Focus on Recycling-Enabled Construction
Although energy efficiency, CO2 savings and the use of renewable energy are now practically standard requirements in many construction projects, this is only half the battle in relation to the overall problem. The other part refers to how we deal with the scarcity of raw materials and the trashing of our planet Earth. Without mindsets such as Cradle to Cradle® (C2C), there is no solution to this problem in sight. The C2C design concept represents virtually perpetual circulation of resources in closed cycles, thus gross value added can be decoupled from resource consumption. This is the basis for achieving a substantial improvement in climate protection.
For example, interdisciplinary research teams are increasingly dealing with material cycles; manufacturers and producers are working on the development of completely recyclable and compostable building materials, using concepts such as C2C; while more and more building owners and developers are already using them in their projects. Just as the topic of energy suddenly came to the fore in the late 1970s with the oil crisis, the development and use of recycling-enabled materials are now coming into the focus of industry and the construction sector.
And just as the profession of an energy consultant became necessary at that time, today it is apparent that a new discipline (the circular engineer or the materials planner) is needed to meet the challenges, through integrative interaction with the architect and building owners and/or developers. This new planning discipline will deal comprehensively with the major task of materiality in the project. To date, the building industry has lacked the necessary specialist expertise, and the classic engineering disciplines cannot fully cover the know-how that is required.

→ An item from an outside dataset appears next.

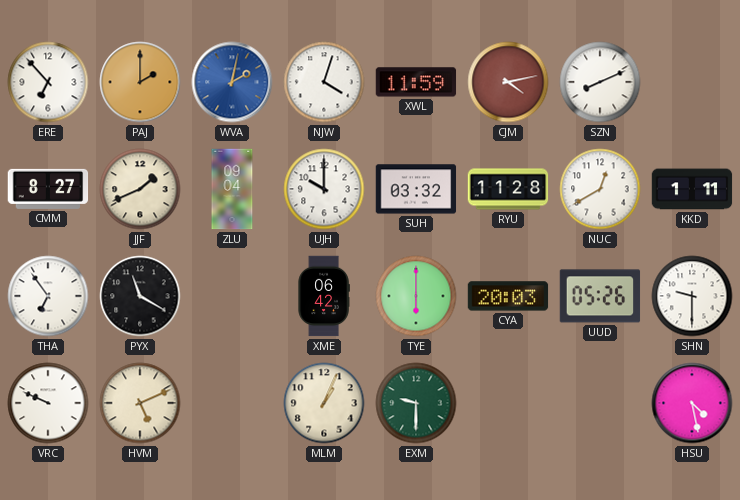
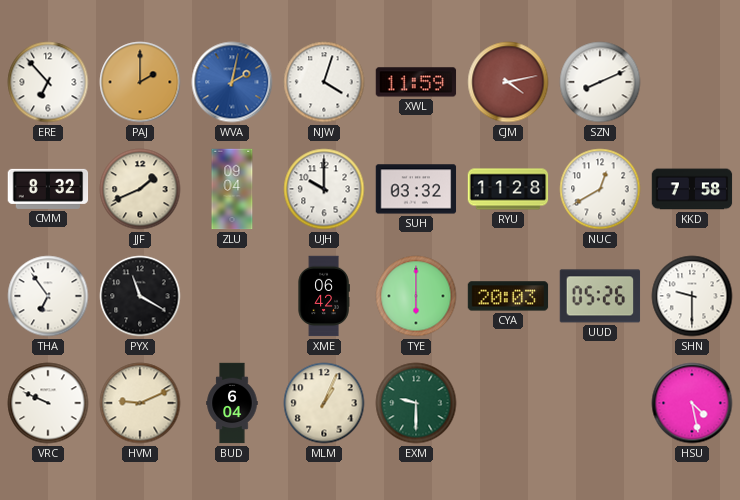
CMM: 8:27 -> 8:32
KKD: 1:11 -> 7:58
HVM: 5:11 -> 9:11
BUD: none -> 6:04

Innovation Partner for all Material Questions in the Project Needed
Against this background, architectural firms and planning offices in particular are faced with the major task of responding to the growing demands of clients. They must also rethink their concepts: to what extent can the used resources be recycled, and how sustainable in a positive sense are the processes. They need a contact person in projects to support them in developing innovative design strategies, providing them with information on jointing techniques and the chemical composition of materials. The person must also be familiar with the material properties of building products. Planning skills are another requirement: a chemist without planning and construction process knowledge is unsuitable for this role. As a result, this function will be performed by a circular engineer or a materials planner in the future. This role is almost non-existent in this form at present, since this type of training is still not available at hardly any institute of higher education. EPEA GmbH – Part of Drees & Sommer is an example of a company that has the required broad base of technical expertise. For several years now, its experts have been integrating the Cradle to Cradle design principle into construction projects, testing and optimizing products for their ability to be recycled, carrying out C2C product certifications as an accredited assessor and working closely with product manufacturers.
Nevertheless, it is not enough for only a few people to deal with these issues. Everybody is needed, everybody has to deliver. One thing is certain: if the construction and real estate industry wants to make a really noticeable contribution to climate protection and resource conservation, there is no way around the Circular Economy. Another certainty: at this point in time, we can no longer afford to think long and hard, to wait and see what others are doing, and to approach these issues gradually. It is a race against time!
Dr. Peter Mösle is Managing Director of EPEA GmbH – Part of Drees & Sommer. In addition to the areas of energy design and energy management, green buildings and sustainable city development, he is also a driving force behind Cradle to Cradle at Drees & Sommer. He is also a member of the Executive Committee of the German Sustainable Building Council (DGNB) and of the Committee for Sustainability, Energy and the Environment of the German Property Federation ZIA, as well as of its Innovation Think-Tank, where he is committed to the development of sustainable building concepts.